WORK INSTRUCTION: Set down each entry as it stands. Skip the pictures.

─── RECORDS PROVIDED ───

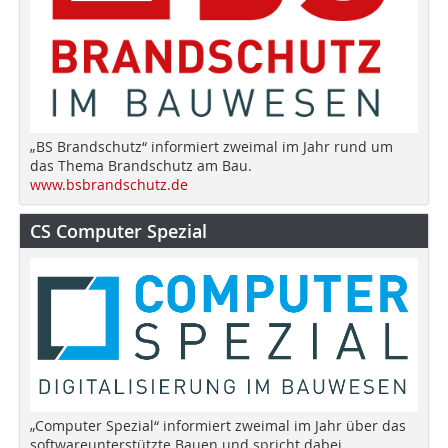
„BS Brandschutz“ informiert zweimal im Jahr rund um
das Thema Brandschutz am Bau.
www.bsbrandschutz.de
CS Computer Spezial
„Computer Spezial“ informiert zweimal im Jahr über das
softwareunterstützte Bauen und spricht dabei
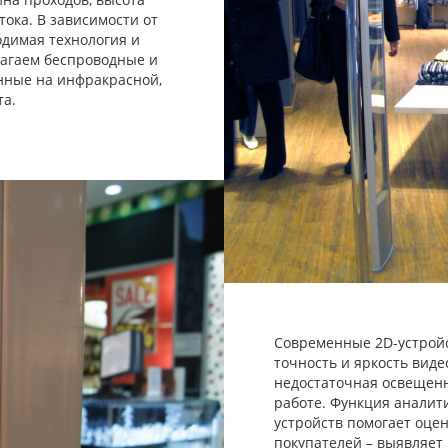
тока. В зависимости от
одимая технология и
лагаем беспроводные и
нные на инфракрасной,
та.
Современные 2D-устрой
точность и яркость вид
недостаточная освещенн
работе. Функция анали
устройств помогает оце
покупателей – выявляет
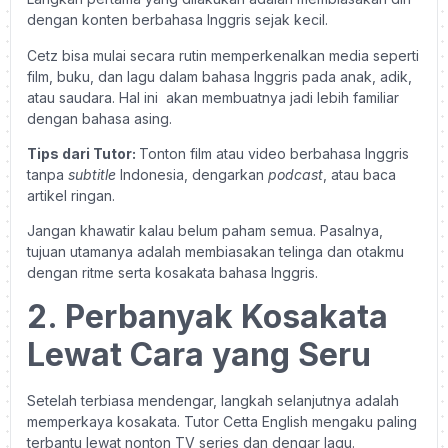
dengan konten berbahasa Inggris sejak kecil.
Cetz bisa mulai secara rutin memperkenalkan media seperti
film, buku, dan lagu dalam bahasa Inggris pada anak, adik,
atau saudara. Hal ini akan membuatnya jadi lebih familiar
dengan bahasa asing.
Tips dari Tutor:
Tonton film atau video berbahasa Inggris
tanpa
subtitle
Indonesia, dengarkan
podcast
, atau baca
artikel ringan.
Jangan khawatir kalau belum paham semua. Pasalnya,
tujuan utamanya adalah membiasakan telinga dan otakmu
dengan ritme serta kosakata bahasa Inggris.
2. Perbanyak Kosakata
Lewat Cara yang Seru
Setelah terbiasa mendengar, langkah selanjutnya adalah
memperkaya kosakata. Tutor Cetta English mengaku paling
terbantu lewat nonton TV series dan dengar lagu.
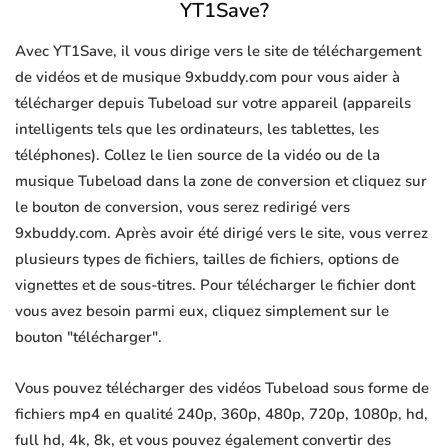
YT1Save?
Avec YT1Save, il vous dirige vers le site de téléchargement
de vidéos et de musique 9xbuddy.com pour vous aider à
télécharger depuis Tubeload sur votre appareil (appareils
intelligents tels que les ordinateurs, les tablettes, les
téléphones). Collez le lien source de la vidéo ou de la
musique Tubeload dans la zone de conversion et cliquez sur
le bouton de conversion, vous serez redirigé vers
9xbuddy.com. Après avoir été dirigé vers le site, vous verrez
plusieurs types de fichiers, tailles de fichiers, options de
vignettes et de sous-titres. Pour télécharger le fichier dont
vous avez besoin parmi eux, cliquez simplement sur le
bouton "télécharger".
Vous pouvez télécharger des vidéos Tubeload sous forme de
fichiers mp4 en qualité 240p, 360p, 480p, 720p, 1080p, hd,
full hd, 4k, 8k, et vous pouvez également convertir des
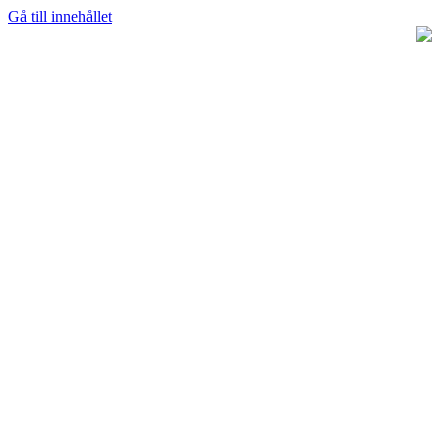
Gå till innehållet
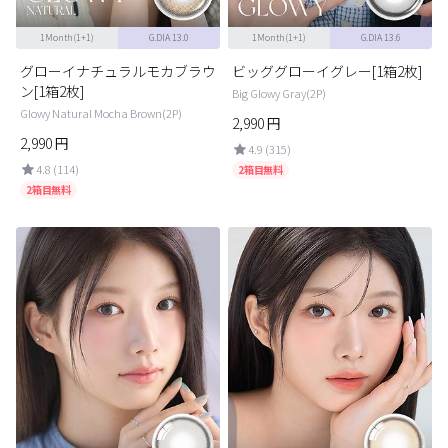
1Month(1+1)
G.DIA 13.0
1Month(1+1)
G.DIA 13.6
グローイナチュラルモカブラウ
ビッググローイグレー[1箱2枚]
ン[1箱2枚]
Big Glowy Gray(2P)
Glowy Natural Mocha Brown(2P)
2,990
円
2,990
円
4.9 (315)
4.8 (114)
2箱目無料
2箱目無料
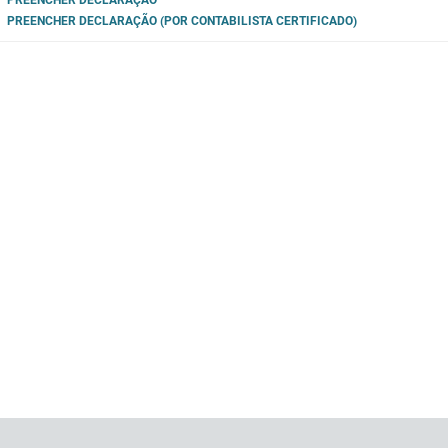
PREENCHER DECLARAÇÃO
PREENCHER DECLARAÇÃO (POR CONTABILISTA CERTIFICADO)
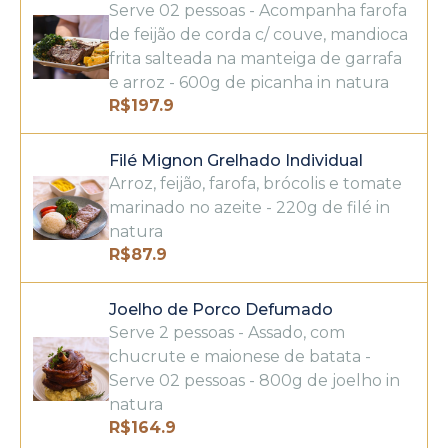
Serve 02 pessoas - Acompanha farofa
de feijão de corda c/ couve, mandioca
frita salteada na manteiga de garrafa
e arroz - 600g de picanha in natura
R$
197.9
Filé Mignon Grelhado Individual
Arroz, feijão, farofa, brócolis e tomate
marinado no azeite - 220g de filé in
natura
R$
87.9
Joelho de Porco Defumado
Serve 2 pessoas - Assado, com
chucrute e maionese de batata -
Serve 02 pessoas - 800g de joelho in
natura
R$
164.9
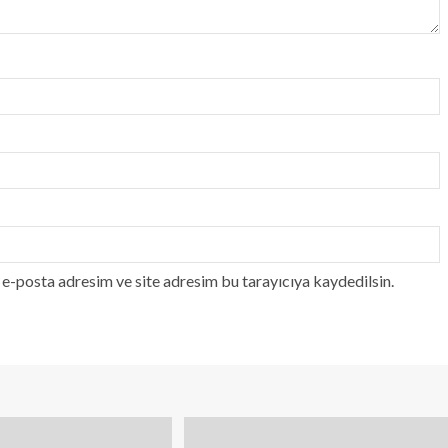
e-posta adresim ve site adresim bu tarayıcıya kaydedilsin.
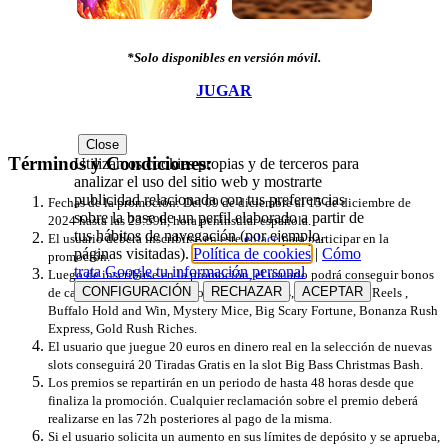
*Solo disponibles en versión móvil.
JUGAR
Close
Términos y Condiciones:
Utilizamos cookies propias y de terceros para
analizar el uso del sitio web y mostrarte
publicidad relacionada con tus preferencias
Fechas de la promoción: Del 09 de diciembre al 15 de diciembre de
sobre la base de un perfil elaborado a partir de
2024 hasta las 23:59h, hora peninsular española.
tus hábitos de navegación (por ejemplo,
El usuario deberá inscribirse en este
e
nlace
para participar en la
páginas visitadas).
Política de cookies
|
Cómo
promoción.
trata Google tu información personal
Luego de inscribirse en la promoción, el usuario podrá conseguir bonos
CONFIGURACIÓN
RECHAZAR
ACEPTAR
de casino por jugar en las slots seleccionadas, a saber: Telly Reels ,
Buffalo Hold and Win, Mystery Mice, Big Scary Fortune, Bonanza Rush
Express, Gold Rush Riches.
El usuario que juegue 20 euros en dinero real en la selección de nuevas
slots conseguirá 20 Tiradas Gratis en la slot Big Bass Christmas Bash.
Los premios se repartirán en un periodo de hasta 48 horas desde que
finaliza la promoción. Cualquier reclamación sobre el premio deberá
realizarse en las 72h posteriores al pago de la misma.
Si el usuario solicita un aumento en sus límites de depósito y se aprueba,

───

SOLUTION TO THE PROBLEM:
„BS Brandschutz“ informiert zweimal im Jahr rund um
das Thema Brandschutz am Bau.
www.bsbrandschutz.de
CS Computer Spezial
„Computer Spezial“ informiert zweimal im Jahr über das
softwareunterstützte Bauen und spricht dabei
тока. В зависимости от
одимая технология и
лагаем беспроводные и
нные на инфракрасной,
та.
Современные 2D-устрой
точность и яркость вид
недостаточная освещенн
работе. Функция анали
устройств помогает оце
покупателей – выявляет
dengan konten berbahasa Inggris sejak kecil.
Cetz bisa mulai secara rutin memperkenalkan media seperti
film, buku, dan lagu dalam bahasa Inggris pada anak, adik,
atau saudara. Hal ini akan membuatnya jadi lebih familiar
dengan bahasa asing.
Tips dari Tutor:
Tonton film atau video berbahasa Inggris
tanpa
subtitle
Indonesia, dengarkan
podcast
, atau baca
artikel ringan.
Jangan khawatir kalau belum paham semua. Pasalnya,
tujuan utamanya adalah membiasakan telinga dan otakmu
dengan ritme serta kosakata bahasa Inggris.
2. Perbanyak Kosakata
Lewat Cara yang Seru
Setelah terbiasa mendengar, langkah selanjutnya adalah
memperkaya kosakata. Tutor Cetta English mengaku paling
terbantu lewat nonton TV series dan dengar lagu.
YT1Save?
Avec YT1Save, il vous dirige vers le site de téléchargement
de vidéos et de musique 9xbuddy.com pour vous aider à
télécharger depuis Tubeload sur votre appareil (appareils
intelligents tels que les ordinateurs, les tablettes, les
téléphones). Collez le lien source de la vidéo ou de la
musique Tubeload dans la zone de conversion et cliquez sur
le bouton de conversion, vous serez redirigé vers
9xbuddy.com. Après avoir été dirigé vers le site, vous verrez
plusieurs types de fichiers, tailles de fichiers, options de
vignettes et de sous-titres. Pour télécharger le fichier dont
vous avez besoin parmi eux, cliquez simplement sur le
bouton "télécharger".
Vous pouvez télécharger des vidéos Tubeload sous forme de
fichiers mp4 en qualité 240p, 360p, 480p, 720p, 1080p, hd,
full hd, 4k, 8k, et vous pouvez également convertir des
Gå till innehållet
1Month(1+1)
G.DIA 13.0
1Month(1+1)
G.DIA 13.6
グローイナチュラルモカブラウ
ビッググローイグレー[1箱2枚]
ン[1箱2枚]
Big Glowy Gray(2P)
Glowy Natural Mocha Brown(2P)
2,990
円
2,990
円
4.9 (315)
4.8 (114)
2箱目無料
2箱目無料
PREENCHER DECLARAÇÃO
PREENCHER DECLARAÇÃO (POR CONTABILISTA CERTIFICADO)
Serve 02 pessoas - Acompanha farofa
de feijão de corda c/ couve, mandioca
frita salteada na manteiga de garrafa
e arroz - 600g de picanha in natura
R$
197.9
Filé Mignon Grelhado Individual
Arroz, feijão, farofa, brócolis e tomate
marinado no azeite - 220g de filé in
natura
R$
87.9
Joelho de Porco Defumado
Serve 2 pessoas - Assado, com
chucrute e maionese de batata -
Serve 02 pessoas - 800g de joelho in
natura
R$
164.9
e-posta adresim ve site adresim bu tarayıcıya kaydedilsin.
*Solo disponibles en versión móvil.
JUGAR
Close
Términos y Condiciones:
Utilizamos cookies propias y de terceros para
analizar el uso del sitio web y mostrarte
publicidad relacionada con tus preferencias
Fechas de la promoción: Del 09 de diciembre al 15 de diciembre de
sobre la base de un perfil elaborado a partir de
2024 hasta las 23:59h, hora peninsular española.
tus hábitos de navegación (por ejemplo,
El usuario deberá inscribirse en este
e
nlace
para participar en la
páginas visitadas).
Política de cookies
|
Cómo
promoción.
trata Google tu información personal
Luego de inscribirse en la promoción, el usuario podrá conseguir bonos
CONFIGURACIÓN
RECHAZAR
ACEPTAR
de casino por jugar en las slots seleccionadas, a saber: Telly Reels ,
Buffalo Hold and Win, Mystery Mice, Big Scary Fortune, Bonanza Rush
Express, Gold Rush Riches.
El usuario que juegue 20 euros en dinero real en la selección de nuevas
slots conseguirá 20 Tiradas Gratis en la slot Big Bass Christmas Bash.
Los premios se repartirán en un periodo de hasta 48 horas desde que
finaliza la promoción. Cualquier reclamación sobre el premio deberá
realizarse en las 72h posteriores al pago de la misma.
Si el usuario solicita un aumento en sus límites de depósito y se aprueba,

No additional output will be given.